1.- El desarrollo tecnológico parece investido de un fuerza que rebasa cualquier intento humano por detenerlo, o incluso, por cambiar su dirección.

2.- Tiene un carácter de inevitable y fatalista en especial con las innovaciones tecnológicas y su difusión e implantación en la sociedad.



EN RESUMEN:

El desarrollo tecnológico implica por un lado, una sucesión de conocimientos alineados de tal manera que se pase de uno a otro de forma racional, lógica y natural. Por el otro, el desarrollo tecnológico obedece a cambios bruscos, discontinuos, saltos, los avances son de carácter cualitativo ya que son internos y desplaza al conocimiento anterior para implantar un nuevo conocimiento vigente. La diferencia entre técnica y tecnología es que la técnica avanza gracias a la sucesión de procesos y conocimientos encadenados, mientras que la tecnología cambia cualitativamente por saltos y por nuevo conocimiento, no necesariamente acumulado.

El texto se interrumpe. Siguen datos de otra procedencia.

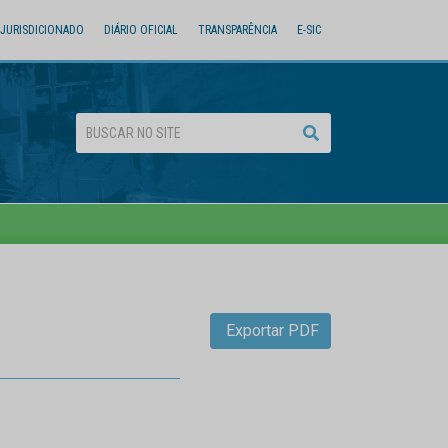
JURISDICIONADO
DIÁRIO OFICIAL
TRANSPARÊNCIA
E-SIC
Exportar PDF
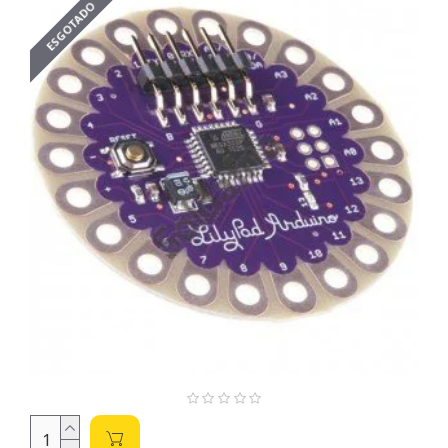
ESGOTADO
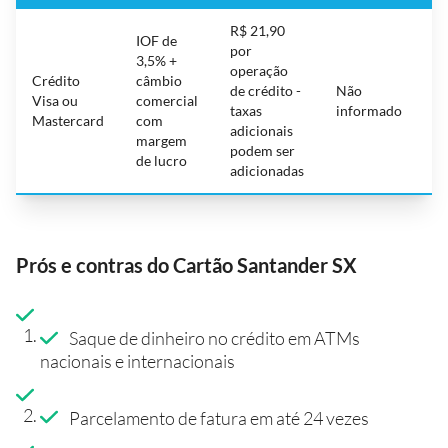
R$ 21,90
IOF de
por
R$
3,5% +
operação
gr
Crédito
câmbio
de crédito -
Não
a
Visa ou
comercial
taxas
informado
n
Mastercard
com
adicionais
R
margem
podem ser
c
de lucro
adicionadas
Prós e contras do Cartão Santander SX
Saque de dinheiro no crédito em ATMs
nacionais e internacionais
Parcelamento de fatura em até 24 vezes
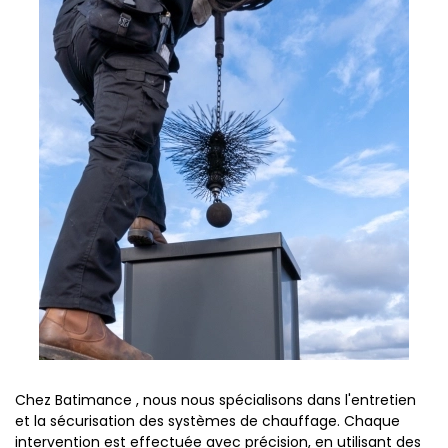
Chez Batimance , nous nous spécialisons dans l'entretien
et la sécurisation des systèmes de chauffage. Chaque
intervention est effectuée avec précision, en utilisant des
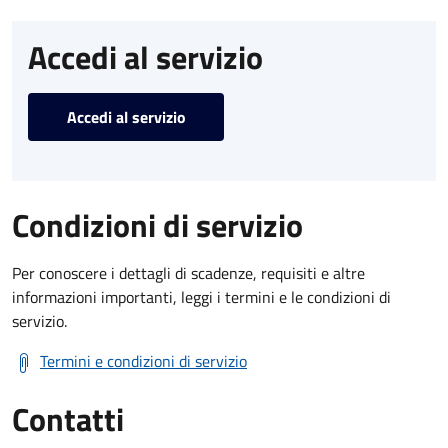
Accedi al servizio
Accedi al servizio
Condizioni di servizio
Per conoscere i dettagli di scadenze, requisiti e altre
informazioni importanti, leggi i termini e le condizioni di
servizio.
Termini e condizioni di servizio
Contatti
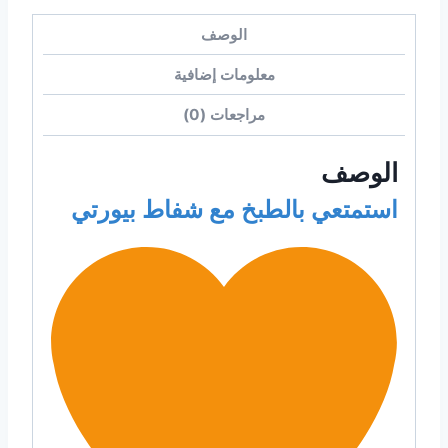
الوصف
معلومات إضافية
مراجعات (0)
الوصف
استمتعي بالطبخ مع شفاط بيورتي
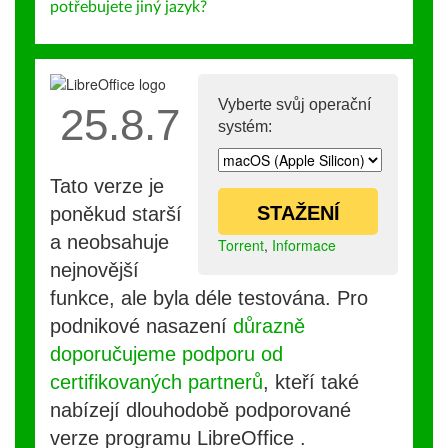
potřebujete jiný jazyk?
Vyberte svůj operační
25.8.7
systém:
Tato verze je
STAŽENÍ
poněkud starší
a neobsahuje
Torrent
,
Informace
nejnovější
funkce, ale byla déle testována. Pro
podnikové nasazení
důrazně
doporučujeme podporu od
certifikovaných partnerů
, kteří také
nabízejí dlouhodobě podporované
verze programu LibreOffice .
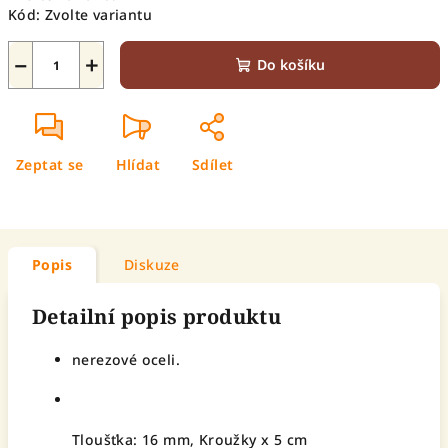
Kód:
Zvolte variantu
−
+
Do košíku
Zeptat se
Hlídat
Sdílet
Popis
Diskuze
Detailní popis produktu
nerezové oceli.
Tloušťka: 16 mm, Kroužky x 5 cm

Esta última argumentación reafirma la tendencia que en este trabajo se sustenta, la tecnología no es acumulativa, es cualitativa y modifica tanto al conocimiento acumulado como a los procesos y productos que conlleva ese nuevo cambio. 


La tecnología se reinventa a cada salto y para su implementación requiere forzosamente de pasar por un proceso de maduración y de socialización que reafirma su utilidad, funcionamiento y redefine sus usos e interpretaciones gracias a los consumidores, usuarios tecnológicos.